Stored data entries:
◆ ◆ ◆

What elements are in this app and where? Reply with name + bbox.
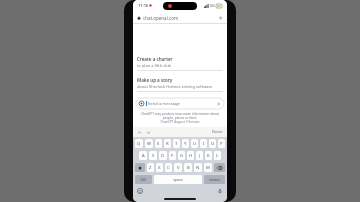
button[interactable]: Dictate [217,188,223,194]
staticText: Make up a story [137,77,173,83]
button[interactable]: S [149,151,157,160]
button[interactable]: Secure connection [133,11,227,24]
staticText: Z [149,165,152,171]
staticText: Create a charter [137,56,173,62]
staticText: B [187,165,190,171]
staticText: space [173,177,183,182]
staticText: L [216,153,219,159]
staticText: H [189,153,193,159]
staticText: 11:16 [138,3,149,8]
button[interactable]: C [165,163,172,172]
staticText: I [203,141,205,147]
other: Send [217,102,221,106]
button[interactable]: ChatGPT August 3 Version [160,120,200,124]
staticText: 5G [210,3,215,8]
staticText: G [180,153,184,159]
staticText: P [220,141,223,147]
button[interactable]: B [184,163,192,172]
other: Page menu [219,16,223,20]
button[interactable]: Make up a story [133,74,227,95]
button[interactable]: R [164,139,171,148]
staticText: D [161,153,165,159]
button[interactable]: Attach [136,98,224,109]
button[interactable]: I [200,139,207,148]
staticText: chat.openai.com [143,15,179,21]
button[interactable]: N [194,163,202,172]
button[interactable]: D [159,151,167,160]
button[interactable]: T [173,139,180,148]
staticText: Y [184,141,187,147]
button[interactable]: Keyboard key [135,163,145,172]
button[interactable]: Keyboard key [214,163,225,172]
button[interactable]: X [156,163,163,172]
button[interactable]: W [145,139,153,148]
staticText: Q [137,141,141,147]
button[interactable]: K [205,151,212,160]
button[interactable]: return [204,175,225,184]
other: Attach [139,101,144,106]
button[interactable]: J [196,151,203,160]
button[interactable]: P [218,139,225,148]
staticText: ChatGPT may produce inaccurate informati… [139,112,221,120]
staticText: 123 [140,177,147,182]
button[interactable]: 123 [135,175,152,184]
staticText: E [157,141,160,147]
button[interactable]: U [191,139,198,148]
button[interactable]: space [154,175,202,184]
staticText: return [209,177,220,182]
button[interactable]: O [209,139,216,148]
staticText: M [206,165,210,171]
staticText: about Sherlock Holmes solving software s… [137,84,223,89]
button[interactable]: Q [135,139,143,148]
staticText: C [167,165,170,171]
button[interactable]: H [187,151,194,160]
button[interactable]: Z [147,163,154,172]
button[interactable]: G [178,151,185,160]
staticText: J [199,153,201,159]
button[interactable]: V [174,163,182,172]
staticText: K [207,153,210,159]
button[interactable]: M [204,163,212,172]
button[interactable]: Emoji [137,188,143,194]
staticText: Done [212,129,223,135]
staticText: O [211,141,215,147]
button[interactable]: Next field [146,130,151,135]
staticText: U [193,141,197,147]
staticText: X [158,165,161,171]
staticText: N [196,165,200,171]
button[interactable]: F [169,151,176,160]
staticText: V [177,165,180,171]
staticText: Send a message [148,101,180,107]
staticText: R [166,141,169,147]
staticText: T [175,141,178,147]
staticText: W [147,141,151,147]
button[interactable]: Create a charter [133,53,227,74]
staticText: A [142,153,145,159]
button[interactable]: Previous field [137,130,142,135]
button[interactable]: L [214,151,221,160]
button[interactable]: E [155,139,162,148]
staticText: S [152,153,155,159]
staticText: to plan a fifth club [137,63,172,68]
button[interactable]: A [139,151,147,160]
staticText: F [171,153,174,159]
other: Secure connection [137,16,141,20]
button[interactable]: Done [212,129,227,135]
button[interactable]: Y [182,139,189,148]
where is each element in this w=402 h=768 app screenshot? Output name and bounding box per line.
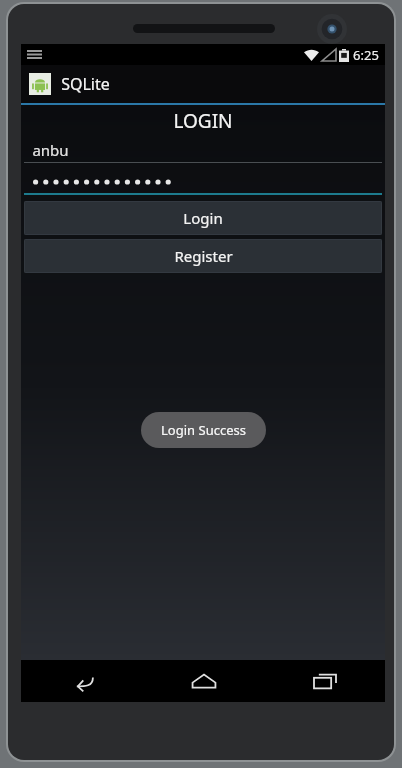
staticText: SQLite <box>61 73 110 95</box>
staticText: Register <box>174 246 233 266</box>
button[interactable]: Back <box>21 660 143 702</box>
button[interactable]: anbu <box>24 137 382 162</box>
staticText: 6:25 <box>353 46 379 64</box>
staticText: anbu <box>32 140 69 160</box>
button[interactable]: Register <box>24 239 382 273</box>
button[interactable]: Recent apps <box>264 660 385 702</box>
staticText: Login Success <box>161 421 246 439</box>
button[interactable]: Home <box>143 660 264 702</box>
button[interactable]: Login <box>24 201 382 235</box>
staticText: Login <box>183 208 223 228</box>
button[interactable]: Login Success <box>141 412 266 448</box>
button[interactable] <box>24 171 382 193</box>
staticText: LOGIN <box>173 108 233 134</box>
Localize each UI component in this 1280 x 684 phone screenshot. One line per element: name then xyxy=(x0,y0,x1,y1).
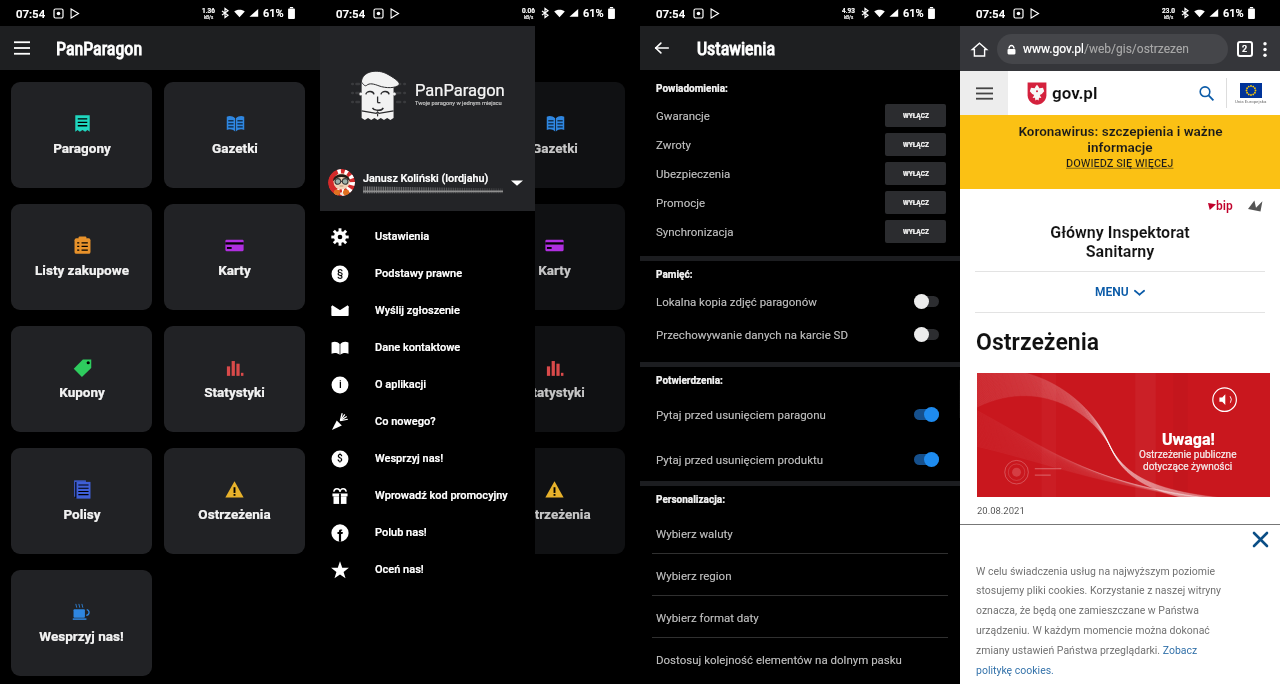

◆ ◆ ◆

= Task goal =
Show the lines in the entries above that include the string "name".

= Answer =
What elements are in this app and where? Reply with name + bbox.
where is each element in this w=402 h=768 app screenshot? Output name and bounding box per line.
Localize each UI component in this 1280 x 684 phone screenshot. One line per element: name then xyxy=(x0,y0,x1,y1).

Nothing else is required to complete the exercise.